Valores de horas extras devem integrar a base de cálculo da pensão alimentícia, segundo decisão da 3ª Turma do Superior Tribunal de Justiça – STJ. O entendimento é de que há natureza remuneratória e acréscimo patrimonial, aumentando as possibilidades do alimentante. Apesar da unanimidade, houve diferenças de fundamentação entre os ministros.

A Corte deu parcial provimento ao recurso especial ajuizado por uma criança e sua mãe, contra acórdão do Tribunal de Justiça de São Paulo – TJSP que excluiu as horas extras da conta da pensão. Na segunda instância, entendeu-se que os valores têm característica indenizatória, de prêmio ao esforço do trabalhador, o que afastaria do cálculo da pensão.

A maioria da 3ª Turma do STJ seguiu o relator, ministro Paulo de Tarso Sanseverino, cujo voto seguiu precedente da 4ª Turma.

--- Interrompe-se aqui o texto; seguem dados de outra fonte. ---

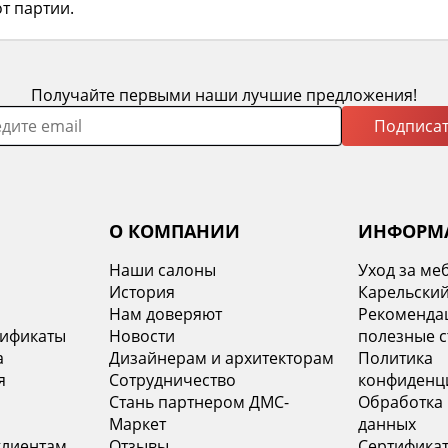
т партии.
Получайте первыми наши лучшие предложения!
Подписат
О КОМПАНИИ
ИНФОРМ
Наши салоны
Уход за ме
История
Карельский
х
Нам доверяют
Рекомендац
тификаты
Новости
полезные с
а
Дизайнерам и архитекторам
Политика
я
Сотрудничество
конфиденц
Стань партнером ДМС-
Обработка
Маркет
данных
клиентам
Отзывы
Сертифика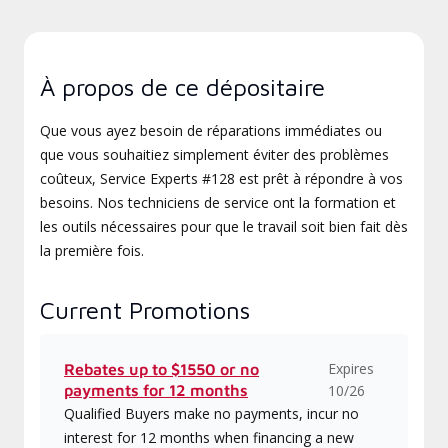
À propos de ce dépositaire
Que vous ayez besoin de réparations immédiates ou
que vous souhaitiez simplement éviter des problèmes
coûteux, Service Experts #128 est prêt à répondre à vos
besoins. Nos techniciens de service ont la formation et
les outils nécessaires pour que le travail soit bien fait dès
la première fois.
Current Promotions
Expires
Rebates up to $1550 or no
payments for 12 months
10/26
Qualified Buyers make no payments, incur no
interest for 12 months when financing a new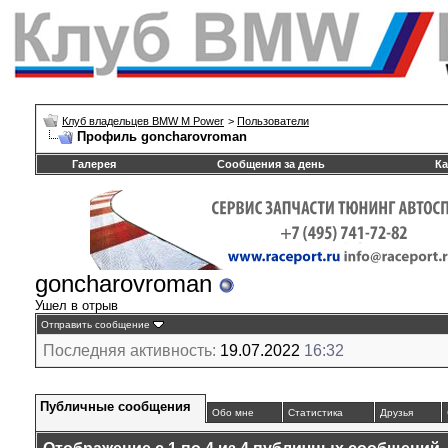
Клуб владельцев BMW M Power
>
Пользователи
Профиль goncharovroman
Галерея
Сообщения за день
Ка
goncharovroman
Ушел в отрыв
Отправить сообщение
Последняя активность:
19.07.2022
16:32
Публичные сообщения
Обо мне
Статистика
Друзья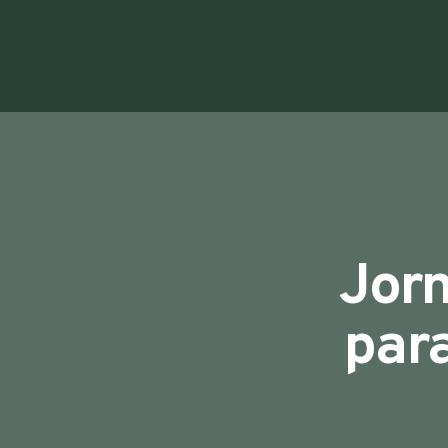
Jorn
para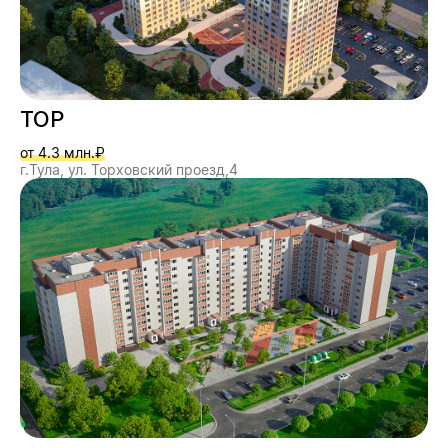
ТОР
от 4.3 млн.₽
г.Тула, ул. Торховский проезд,4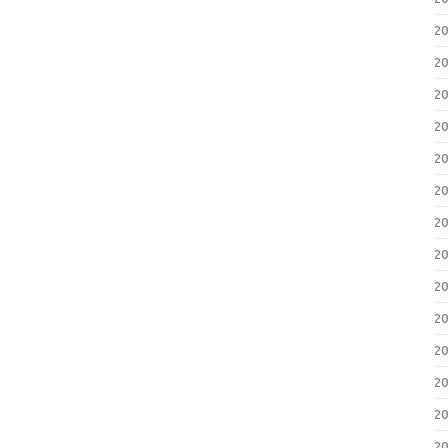
2
2
2
2
2
2
2
2
2
2
2
2
2
2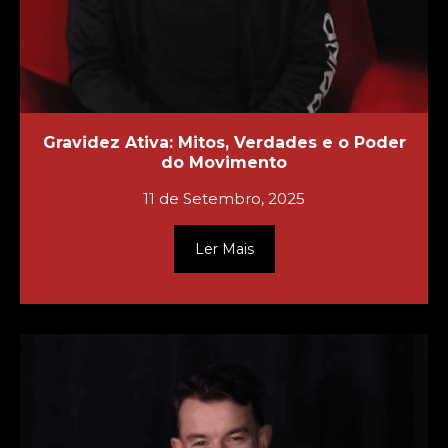
Gravidez Ativa: Mitos, Verdades e o Poder
do Movimento
11 de Setembro, 2025
Ler Mais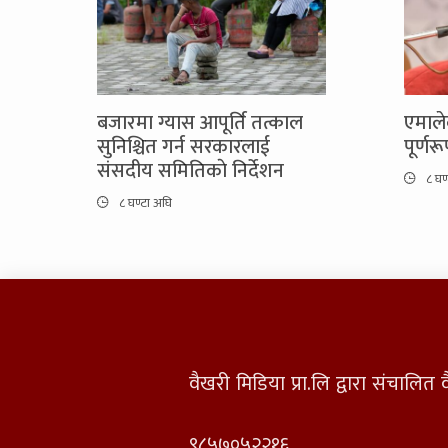
बजारमा ग्यास आपूर्ति तत्काल
एमाले
सुनिश्चित गर्न सरकारलाई
पूर्ण
संसदीय समितिकाे निर्देशन
८ घण
८ घण्टा अघि
वैखरी मिडिया प्रा.लि द्वारा संचालि
९८५७०५२२१६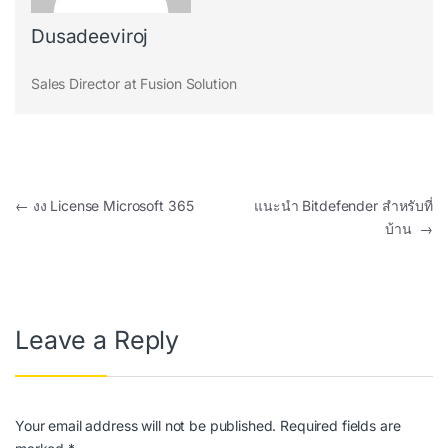
Dusadeeviroj
Sales Director at Fusion Solution
Post navigation
←
งง License Microsoft 365
แนะนำ Bitdefender สำหรับที่
บ้าน
→
Leave a Reply
Your email address will not be published.
Required fields are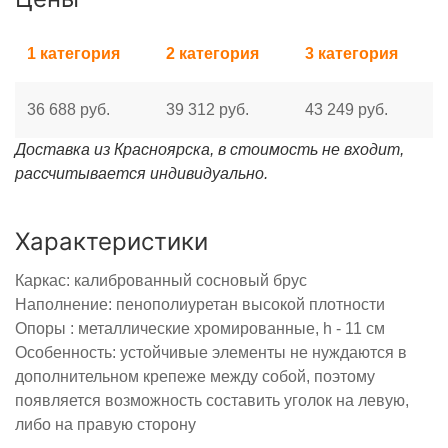
1 категория
2 категория
3 категория
36 688 руб.
39 312 руб.
43 249 руб.
Доставка из Красноярска, в стоимость не входит,
рассчитывается индивидуально.
Характеристики
Каркас: калиброванный сосновый брус
Наполнение: пенополиуретан высокой плотности
Опоры : металлические хромированные, h - 11 см
Особенность: устойчивые элементы не нуждаются в
дополнительном крепеже между собой, поэтому
появляется возможность составить уголок на левую,
либо на правую сторону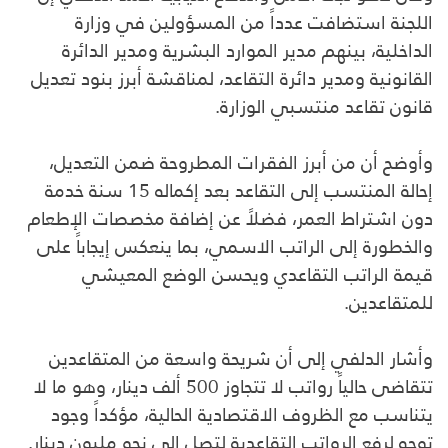
اللجنة استضافت عدداً من المسؤولين في وزارة
الداخلية، بينهم مدير الموارد البشرية ومدير الدائرة
القانونية ومدير دائرة التقاعد، لمناقشة أبرز بنود تعديل
قانون تقاعد منتسبي الوزارة.
وأوضح أن من أبرز الفقرات المطروحة ضمن التعديل،
إحالة المنتسب إلى التقاعد بعد إكماله 15 سنة خدمة
دون اشتراط العمر، فضلاً عن إضافة مخصصات الإطعام
والخطورة إلى الراتب الاسمي، بما ينعكس إيجاباً على
قيمة الراتب التقاعدي ويحسن الوضع المعيشي
للمتقاعدين.
وأشار الدلفي إلى أن شريحة واسعة من المتقاعدين
تتقاضى حالياً رواتب لا تتجاوز 500 ألف دينار، وهو ما لا
يتناسب مع الظروف الاقتصادية الحالية، مؤكداً وجود
توجه لرفع الرواتب التقاعدية لتصل إلى نحو مليون دينار.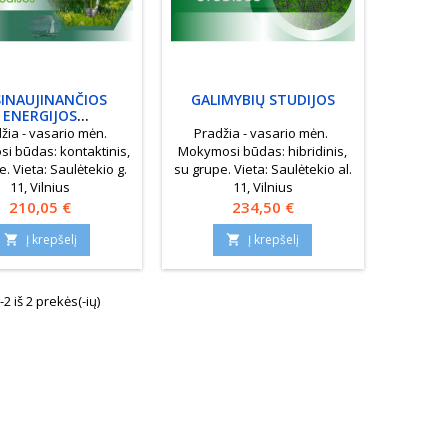
INAUJINANČIOS
GALIMYBIŲ STUDIJOS
ENERGIJOS
ECHNOLOGIJOS
žia - vasario mėn.
Pradžia - vasario mėn.
i būdas: kontaktinis,
Mokymosi būdas: hibridinis,
. Vieta: Saulėtekio g.
su grupe. Vieta: Saulėtekio al.
11, Vilnius
11, Vilnius
Kaina
Kaina
210,05 €
234,50 €
Į krepšelį
Į krepšelį


 iš 2 prekės(-ių)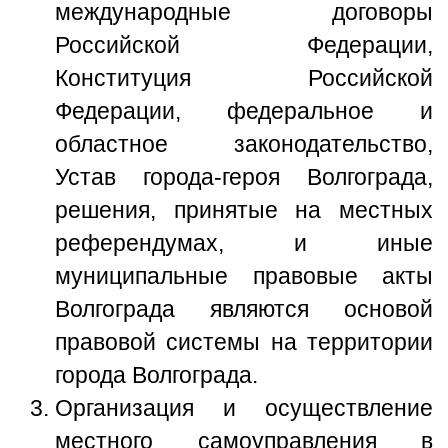
международные договоры
Российской Федерации,
Конституция Российской
Федерации, федеральное и
областное законодательство,
Устав города-героя Волгограда,
решения, принятые на местных
референдумах, и иные
муниципальные правовые акты
Волгограда являются основой
правовой системы на территории
города Волгограда.
Организация и осуществление
местного самоуправления в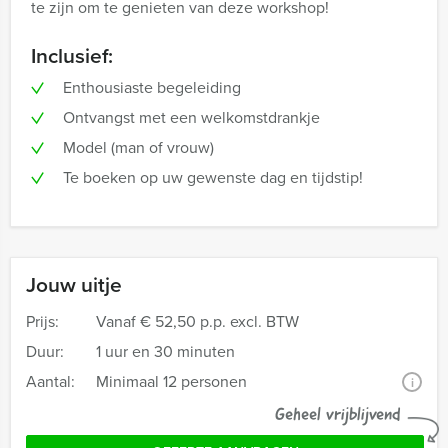
te zijn om te genieten van deze workshop!
Inclusief:
Enthousiaste begeleiding
Ontvangst met een welkomstdrankje
Model (man of vrouw)
Te boeken op uw gewenste dag en tijdstip!
Jouw uitje
Prijs:
Vanaf
€ 52,50 p.p. excl. BTW
Duur:
1 uur en 30 minuten
Aantal:
Minimaal 12 personen
i
Geheel vrijblijvend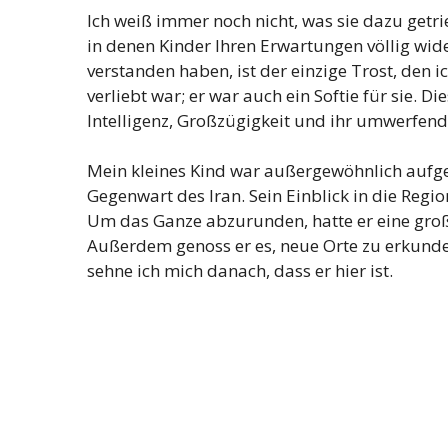
Ich weiß immer noch nicht, was sie dazu getri
in denen Kinder Ihren Erwartungen völlig wid
verstanden haben, ist der einzige Trost, den ic
verliebt war; er war auch ein Softie für sie.
Intelligenz, Großzügigkeit und ihr umwerfen
Mein kleines Kind war außergewöhnlich aufge
Gegenwart des Iran. Sein Einblick in die Re
Um das Ganze abzurunden, hatte er eine groß
Außerdem genoss er es, neue Orte zu erkund
sehne ich mich danach, dass er hier ist.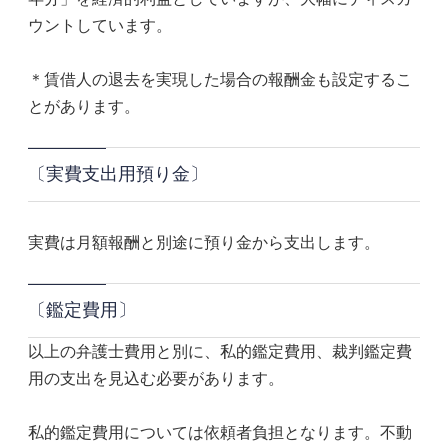
ウントしています。
＊賃借人の退去を実現した場合の報酬金も設定するこ
とがあります。
〔実費支出用預り金〕
実費は月額報酬と別途に預り金から支出します。
〔鑑定費用〕
以上の弁護士費用と別に、私的鑑定費用、裁判鑑定費
用の支出を見込む必要があります。
私的鑑定費用については依頼者負担となります。不動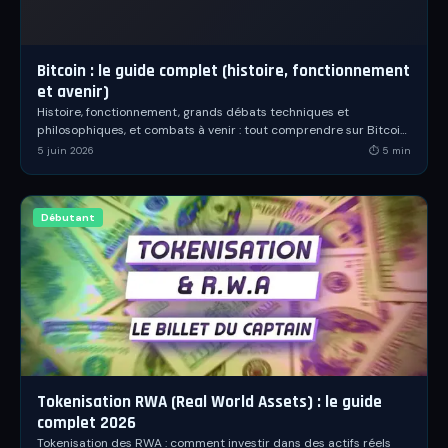
Bitcoin : le guide complet (histoire, fonctionnement
et avenir)
Histoire, fonctionnement, grands débats techniques et
philosophiques, et combats à venir : tout comprendre sur Bitcoin,
la première monnaie numérique décentralisée.
5 juin 2026
⏱
5
min
Débutant
Tokenisation RWA (Real World Assets) : le guide
complet 2026
Tokenisation des RWA : comment investir dans des actifs réels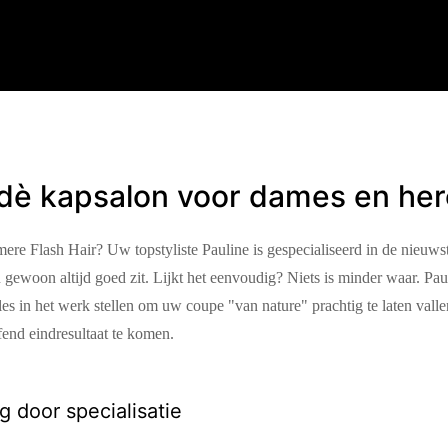
, dè kapsalon voor dames en he
ere Flash Hair? Uw topstyliste Pauline is gespecialiseerd in de nieuws
n gewoon altijd goed zit. Lijkt het eenvoudig? Niets is minder waar. Pa
lles in het werk stellen om uw coupe "van nature" prachtig te laten valle
fend eindresultaat te komen.
ng door specialisatie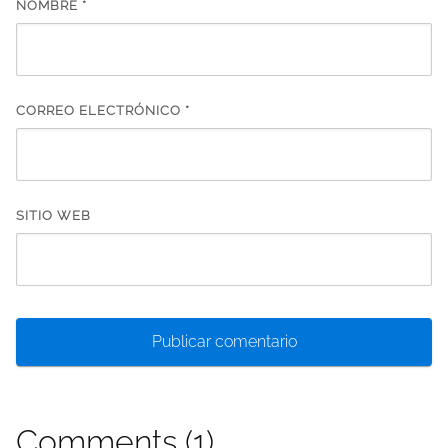
NOMBRE
*
CORREO ELECTRÓNICO
*
SITIO WEB
Comments (1)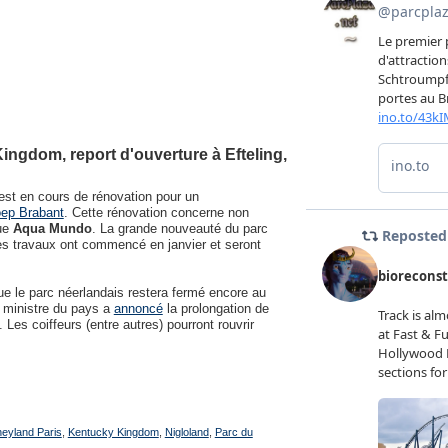
ingdom, report d'ouverture à Efteling,
 est en cours de rénovation pour un
ep Brabant
. Cette rénovation concerne non
que
Aqua Mundo
. La grande nouveauté du parc
 travaux ont commencé en janvier et seront
e le parc néerlandais restera fermé encore au
r ministre du pays a
annoncé
la prolongation de
Les coiffeurs (entre autres) pourront rouvrir
neyland Paris
,
Kentucky Kingdom
,
Nigloland
,
Parc du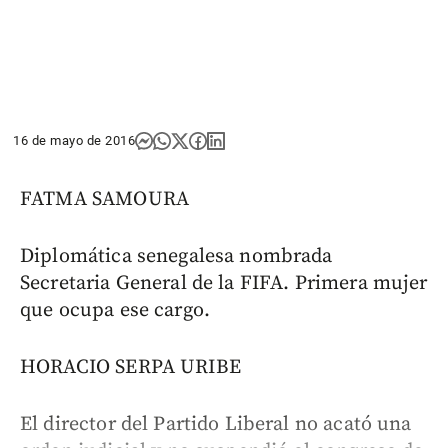
16 de mayo de 2016
FATMA SAMOURA
Diplomática senegalesa nombrada
Secretaria General de la FIFA. Primera mujer
que ocupa ese cargo.
HORACIO SERPA URIBE
El director del Partido Liberal no acató una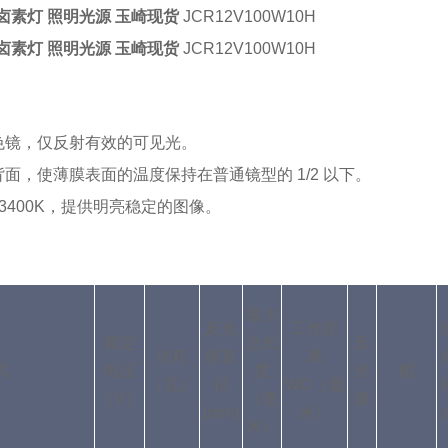
R卤素灯 照明光源 玉崎现货
JCR12V100W10H
R卤素灯 照明光源 玉崎现货
JCR12V100W10H
色镜，仅反射有效的可见光。
面，使薄膜表面的温度保持在普通镜型的 1/2 以下。
-3400K，提供明亮稳定的图像。
最大
反光
工作距
额定
总长
反
功耗
膜直
离
式
电压
度
光
帽
（瓦）
径
WD（毫
（V）
（毫
膜
(mm)
米）
米）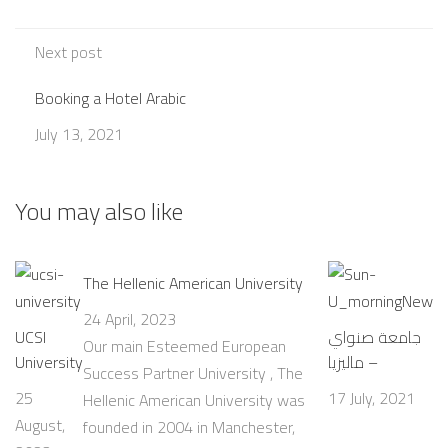
Next post
Booking a Hotel Arabic
July 13, 2021
You may also like
The Hellenic American University
24 April, 2023
UCSI
جامعة صنواي
Our main Esteemed European
University
– ماليزيا
Success Partner University , The
25
17 July, 2021
Hellenic American University was
August,
founded in 2004 in Manchester,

Ele destacou que horas extras têm caráter remuneratório para fins previdenciários, nos termos do que decidiu a 1ª Seção da Corte. O voto foi acompanhado por unanimidade, mas com algumas ressalvas.

Necessidade e possibilidade

Para Nancy Andrighi, a inclusão dessa verba na base de cálculo não deve ser automática, a depender da análise pela Justiça das necessidades do alimentando e das possibilidades do alimentante. No caso concreto, diante do modo de vida das partes, há especificidades que tornam presumível a necessidade de incremento da pensão.

O pai resistiu à fixação de 15% de seu salário mínimo para a pensão. A inclusão das horas extras na base de cálculo elevaria os alimentos de cerca de R$ 150 para R$ 300. “Diante desse cenário, deve ser presumida a necessidade de incorporação das horas extras”, defendeu a ministra.

Para Andrighi, o exame do caso a partir da natureza jurídica das horas extras é fator que gera insegurança diante das inúmeras nuances das relações de trabalho, com complexidade incompatível à ação de alimentos. Os demais ministros também observaram fatores – como os baixos valores acrescidos aos salários – que também impactam a viabilidade de aplicação no caso concreto.

A notícia se refere ao Recurso Especial – REsp 1.741.716.

Consolidação da matéria

O juiz e professor Wlademir Paes de Lira, diretor nacional do Instituto Brasileiro de Direito de Família – IBDFAM, opina que a decisão foi acertada. Para o magistrado, o entendimento do STJ vai na mesma direção do que vem sendo decidido há bastante tempo, e serve como uma consolidação da matéria.

“As horas extras integram a remuneração para todos os sentidos. Já decidiu nesse sentido, inclusive, o Tribunal Superior do Trabalho – TST. Então, se a hora extra integra a remuneração para todos os sentidos, essa verba remuneratória deve incidir na pensão alimentícia. Essa questão, entre juízes de família, não envolve muita controvérsia”, afirma.

Ele concorda com o posicionamento da ministra Nancy Andrighi, mas aponta: “Quando o percentual é fixado, deve-se fazê-lo sobre toda a remuneração, incluindo as horas extras. O juiz não pode ficar fazendo isso mês a mês, obviamente. O deve fazer o alimentante? Se faz horas extras de forma recorrente, mostrar ao juiz que, se descontada sobre o salário mais as horas extras, a pensão fica superior à necessidade do alimentando, o que se reduz é o percentual e não a incidência ou não sobre hora extra”.

O magistrado dá um exemplo prático: se fixados 20% sobre toda a remuneração, e o alimentante comprovar ao juiz que esse percentual está acima do que ele deveria pagar, pedirá a redução para 15%, por exemplo, de toda sua remuneração, incluindo hora extra. “E não o juiz ficar fixando vinte por cento para a remuneração, tirando hora extra. Ou, depois, 15% acrescentando a hora extra. Isso é impossível, do ponto de vista prático”, explica.

“O parâmetro é fixar um percentual sobre toda a remuneração, incluindo hora extra, e, se ficar provado que o valor final ultrapassa a necessidade, o que dificilmente ocorre, diminui-se o percentual em vez de incidir ou não sobre hora extra”, frisa Wlademir.

Fonte: IBDFAM (com informações do Conjur).